People need people. I’m an introvert and I’m fully aware of my need for people. I can’t avoid them all the time. There is a time for everything, remember? (Ecclesiastes 3) There is a time for people, connecting with them and so on. There is also a time for reticence and reclusiveness and being alone (I’m not quoting the Bible here, this is me speaking from experience of my own). They’re both healthy for every person. But when we are around people, we must be able to engage. Not everyone is the same person who caused us our fears to begin with. There are only so many people who have actually hurt us like that; it’s just unfortunately easy to project the fear we originally learned from toxic people onto many, many others who have no connection to the toxic people whatsoever. We must learn to recognize the differences so we can live.
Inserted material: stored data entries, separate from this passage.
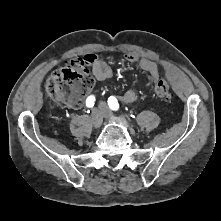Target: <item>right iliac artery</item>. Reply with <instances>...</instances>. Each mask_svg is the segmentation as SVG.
<instances>
[{
    "label": "right iliac artery",
    "instance_id": "obj_1",
    "mask_svg": "<svg viewBox=\"0 0 221 221\" xmlns=\"http://www.w3.org/2000/svg\"><path fill=\"white\" fill-rule=\"evenodd\" d=\"M95 104V97L93 95L89 96L87 99H86V106L88 108H92Z\"/></svg>",
    "mask_w": 221,
    "mask_h": 221
}]
</instances>
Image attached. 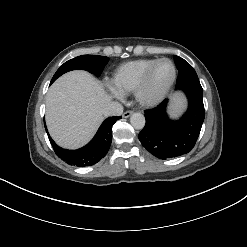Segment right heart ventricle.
Masks as SVG:
<instances>
[{"label":"right heart ventricle","mask_w":247,"mask_h":247,"mask_svg":"<svg viewBox=\"0 0 247 247\" xmlns=\"http://www.w3.org/2000/svg\"><path fill=\"white\" fill-rule=\"evenodd\" d=\"M155 60L144 58L123 63L114 72L111 79L112 87L120 94L134 92L142 74Z\"/></svg>","instance_id":"obj_1"}]
</instances>
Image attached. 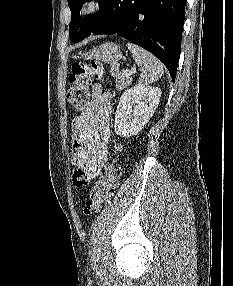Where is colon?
<instances>
[{"label":"colon","mask_w":233,"mask_h":286,"mask_svg":"<svg viewBox=\"0 0 233 286\" xmlns=\"http://www.w3.org/2000/svg\"><path fill=\"white\" fill-rule=\"evenodd\" d=\"M105 72L102 64L97 61L90 63H73L69 76L70 88L67 92V100L75 111L83 110L89 101V85L91 79H104ZM118 150L119 146L115 145ZM120 177L118 160L113 158L103 168L99 180L94 185L90 198L84 206V214L91 216L97 214L110 201Z\"/></svg>","instance_id":"1"}]
</instances>
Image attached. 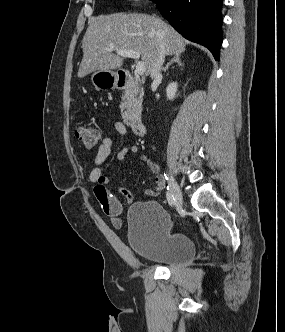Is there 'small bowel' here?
<instances>
[{
    "label": "small bowel",
    "instance_id": "small-bowel-1",
    "mask_svg": "<svg viewBox=\"0 0 285 332\" xmlns=\"http://www.w3.org/2000/svg\"><path fill=\"white\" fill-rule=\"evenodd\" d=\"M113 126L114 130L119 135L124 136L127 134V127L123 122L116 121ZM112 144L113 142L110 137L105 136L102 139L94 158L89 179L94 184L93 192L103 211L110 217L112 225L116 228H120L122 226L120 214L123 210V203L119 195L130 204L134 200V194L123 187H117L115 188V191H110L106 188L109 184V178L103 173V164L111 154ZM137 153L138 147L136 145H127L119 150L117 153V159L123 161L127 156L135 155ZM141 160L148 165L149 169L156 176V185L152 188L146 189L143 194L147 197H155L161 192L164 185V179L160 175L159 166L155 162L150 160L147 156H142Z\"/></svg>",
    "mask_w": 285,
    "mask_h": 332
}]
</instances>
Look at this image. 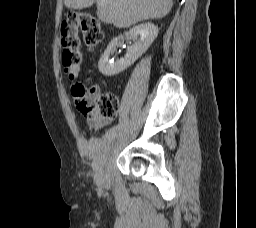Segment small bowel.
<instances>
[{
  "label": "small bowel",
  "instance_id": "small-bowel-1",
  "mask_svg": "<svg viewBox=\"0 0 256 228\" xmlns=\"http://www.w3.org/2000/svg\"><path fill=\"white\" fill-rule=\"evenodd\" d=\"M94 89L96 90V92H99L98 86H95ZM109 122H110V119L95 118V119L91 120L90 125L93 128H101L104 125L108 124Z\"/></svg>",
  "mask_w": 256,
  "mask_h": 228
}]
</instances>
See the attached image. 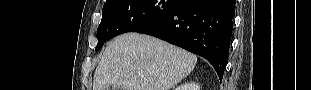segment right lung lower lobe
<instances>
[{
	"mask_svg": "<svg viewBox=\"0 0 311 90\" xmlns=\"http://www.w3.org/2000/svg\"><path fill=\"white\" fill-rule=\"evenodd\" d=\"M235 14V0H180L158 21L138 30L209 60L222 80Z\"/></svg>",
	"mask_w": 311,
	"mask_h": 90,
	"instance_id": "right-lung-lower-lobe-1",
	"label": "right lung lower lobe"
}]
</instances>
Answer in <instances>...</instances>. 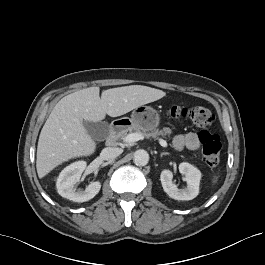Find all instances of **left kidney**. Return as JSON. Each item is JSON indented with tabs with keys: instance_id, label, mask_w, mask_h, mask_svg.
I'll return each mask as SVG.
<instances>
[{
	"instance_id": "1",
	"label": "left kidney",
	"mask_w": 265,
	"mask_h": 265,
	"mask_svg": "<svg viewBox=\"0 0 265 265\" xmlns=\"http://www.w3.org/2000/svg\"><path fill=\"white\" fill-rule=\"evenodd\" d=\"M180 173L185 175L187 187L179 189L173 182V173L165 169L161 172L160 180L164 191L175 200H192L199 193L201 172L193 165L182 162L179 164Z\"/></svg>"
}]
</instances>
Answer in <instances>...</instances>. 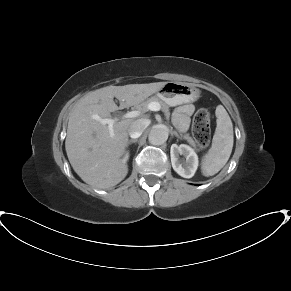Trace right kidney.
Instances as JSON below:
<instances>
[{
	"instance_id": "obj_1",
	"label": "right kidney",
	"mask_w": 291,
	"mask_h": 291,
	"mask_svg": "<svg viewBox=\"0 0 291 291\" xmlns=\"http://www.w3.org/2000/svg\"><path fill=\"white\" fill-rule=\"evenodd\" d=\"M127 159H128V154H126V155H125V157H124V159H123V160L126 162V161H127Z\"/></svg>"
}]
</instances>
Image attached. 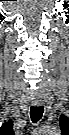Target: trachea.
<instances>
[{"label": "trachea", "mask_w": 69, "mask_h": 135, "mask_svg": "<svg viewBox=\"0 0 69 135\" xmlns=\"http://www.w3.org/2000/svg\"><path fill=\"white\" fill-rule=\"evenodd\" d=\"M44 112V107L43 106H33L30 109V117L33 123L38 122Z\"/></svg>", "instance_id": "1"}]
</instances>
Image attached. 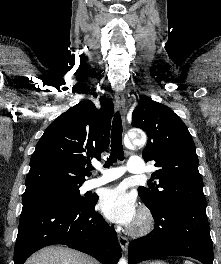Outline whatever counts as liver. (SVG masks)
Wrapping results in <instances>:
<instances>
[{"label":"liver","mask_w":221,"mask_h":264,"mask_svg":"<svg viewBox=\"0 0 221 264\" xmlns=\"http://www.w3.org/2000/svg\"><path fill=\"white\" fill-rule=\"evenodd\" d=\"M25 264H99L92 257L60 246L46 247L33 254Z\"/></svg>","instance_id":"1"}]
</instances>
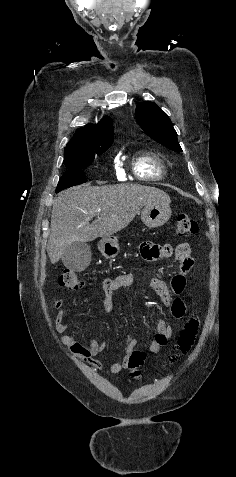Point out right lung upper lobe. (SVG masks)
<instances>
[{
	"label": "right lung upper lobe",
	"instance_id": "right-lung-upper-lobe-1",
	"mask_svg": "<svg viewBox=\"0 0 236 477\" xmlns=\"http://www.w3.org/2000/svg\"><path fill=\"white\" fill-rule=\"evenodd\" d=\"M114 139L111 119L106 116L98 124L80 128L65 147V159L89 154L97 150L110 147Z\"/></svg>",
	"mask_w": 236,
	"mask_h": 477
}]
</instances>
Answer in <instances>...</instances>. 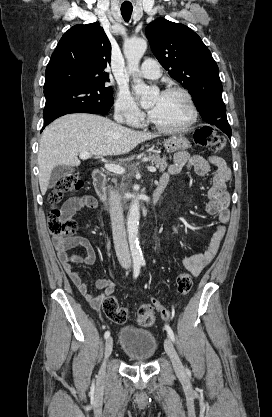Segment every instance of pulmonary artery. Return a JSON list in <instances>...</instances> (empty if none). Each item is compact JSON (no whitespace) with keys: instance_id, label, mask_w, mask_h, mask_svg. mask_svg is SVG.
<instances>
[{"instance_id":"e3ab8cb5","label":"pulmonary artery","mask_w":272,"mask_h":417,"mask_svg":"<svg viewBox=\"0 0 272 417\" xmlns=\"http://www.w3.org/2000/svg\"><path fill=\"white\" fill-rule=\"evenodd\" d=\"M139 75L146 79H158L161 76L160 66L154 59H146L140 69Z\"/></svg>"}]
</instances>
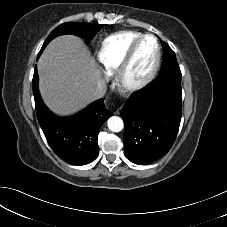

We must re-educate ourselves emotionally so we can both be better friends to ourselves behind closed doors as well as to others in public. We need God more than we need our rational and logical selves, because sometimes there’s things we just can’t fix, and we just need the peace and quiet, the love and mercy and grace of our Lord—to give us the understanding that in those difficult moments, we are still okay. We’re okay because we’re not in control—HE IS. We’re more than okay.

A HELPFUL REMINDER: WE ALL NEED THIS

This isn’t a one-man battle. You aren’t on your own. People out there are suffering all over the place. If we could see all the suffering, I doubt a single one of us could emotionally bear it. It would cause us to implode. We can’t fathom how much pain and suffering is going on for hundreds of millions of people every single day. That should be enough motivation for us to try a little harder to show compassion and kindness to others. To say hello and share a friendly smile. To be willing to listen to someone who just needs to talk a bit. Just to exist isn’t enough. We’re humans; we’re biologically engineered to want and to be more than mere bodies and brains. We’re a soul too. If we could just live more from our souls and less from our brains. Our brains are convinced our world is done for. And… insofar as I can tell, that’s actually true. But, what’s more true and vastly more important is this: humanity is still here. Why can’t we try, one little bit at a time, to be better than yesterday? To be more than we have been in the past. To think and to feel; to forgive and love; to let go and move on—to truly be and not hold onto something burdening us purposelessly.

Let’s live. God is good. You’re not alone. The war isn’t over, and everyone needs help. With an abundance of suffering, we sure could use more love and kindness. Be the hug you need from someone, or the smile, or the conversation. Be it fully. Be it again tomorrow. I pray it is returned 100-fold. God bless you.